Okay, so Japanese treat Zainichi like shit. I'm not going to argue that,
because it's obvious. But what you're saying here has not been true for
_decades_. There is a path to Japanese citizenship for every Zainichi living
in Japan, should they choose to take it, and it is no more or less onerous for
them than it is for anyone else.

That is not to say that Zainichi have it easy in Japan today. They do not. But
this isn't the first time I've read even on HN, that the Japanese government
keeps Zainichi in some sort of permanent nationality limbo, and this is simply
not the case. Japan does require renouncing your current citizenship as part
of the path to Japanese citizenship, but they are not the only nation to do
this, and it is certainly not something they require _only_ of Zainichi.

------
jotm
They really glance over the fact that he had patented inventions, connections
and quite a bit of money made before going back to Japan and starting
Softbank.
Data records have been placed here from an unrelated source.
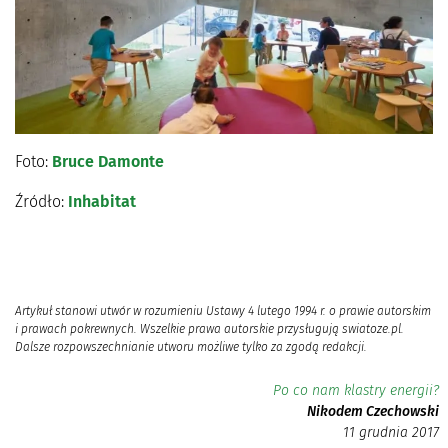
Foto:
Bruce Damonte
Źródło:
Inhabitat
Artykuł stanowi utwór w rozumieniu Ustawy 4 lutego 1994 r. o prawie autorskim
i prawach pokrewnych. Wszelkie prawa autorskie przysługują swiatoze.pl.
Dalsze rozpowszechnianie utworu możliwe tylko za zgodą redakcji.
Po co nam klastry energii?
Nikodem Czechowski
11 grudnia 2017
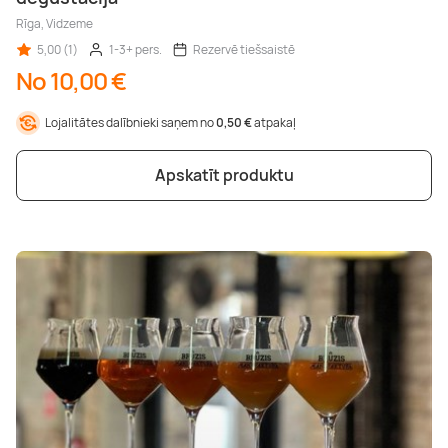
Rīga, Vidzeme
5,00 (1)
1-3+ pers.
Rezervē tiešsaistē
No 10,00 €
Lojalitātes dalībnieki saņem no
0,50 €
atpakaļ
Apskatīt produktu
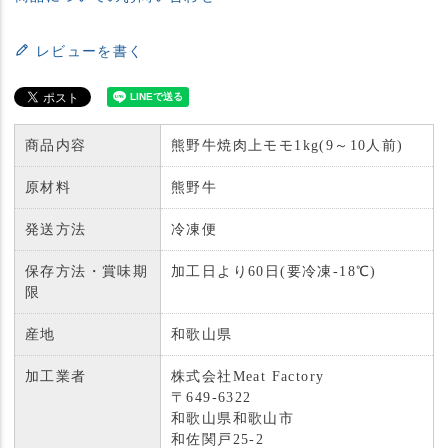
レビューを書く
商品内容
熊野牛焼肉上モモ1kg(9～10人前)
原材料
熊野牛
発送方法
冷凍便
保存方法・賞味期
加工日より60日(要冷凍-18℃)
限
産地
和歌山県
加工業者
株式会社Meat Factory
〒649-6322
和歌山県和歌山市
和佐関戸25-2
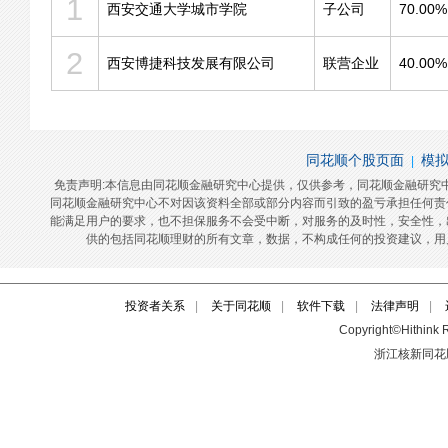
投资者关系
|
关于同花顺
|
软件下载
|
法律声明
|
Copyright©Hithink R
浙江核新同花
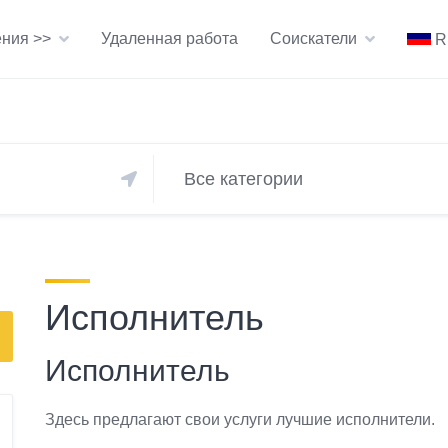
ния >>
Удаленная работа
Соискатели
R
Исполнитель
Исполнитель
Здесь предлагают свои услуги лучшие исполнители.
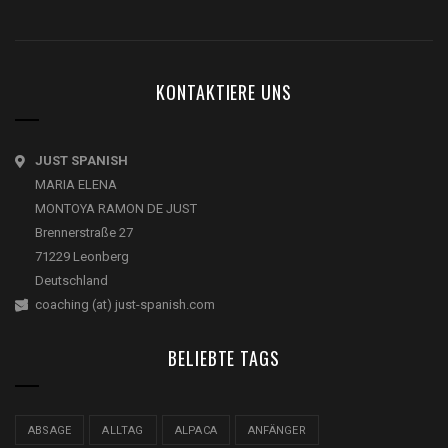
KONTAKTIERE UNS
JUST SPANISH
MARIA ELENA
MONTOYA RAMON DE JUST
Brennerstraße 27
71229 Leonberg
Deutschland
coaching (at) just-spanish.com
BELIEBTE TAGS
ABSAGE
ALLTAG
ALPACA
ANFÄNGER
Still, good story...

------
curiousjorge
I have no doubts in the entrepreneurial abilities from Japan but one questions
if maybe, there's a limit to it seeing that so many past American acquisitions
by Japanese buyers have been nothing short of horrible. Recall that Masayoshi
bought Sprint and it's now less than half what he original paid for which was
close to 30 billion as I remember. More recently the acquistion of Financial
Times by Nikkei for over a billion dollars (during times of declining
subscription and falling ad revenues, washington post was 5 bought for times
less to Bezos). There are so many other poor acquisition strategies coming out
of Japan, I can't help but question if there's some inherent flaw to Japanese
thinking at least when it comes to market stategies. They almost certainly pay
a huge premium for no good reason, and are unable to spruce it up, either due
to incompatible culture or god knows what. California Golf, Docomo, Lehman
Brothers in 2008 by Nomura Securities (which have wiped out it's own shares),
there's quite a list of acquisitions that have proven to be disastrous for
these Japanese firms.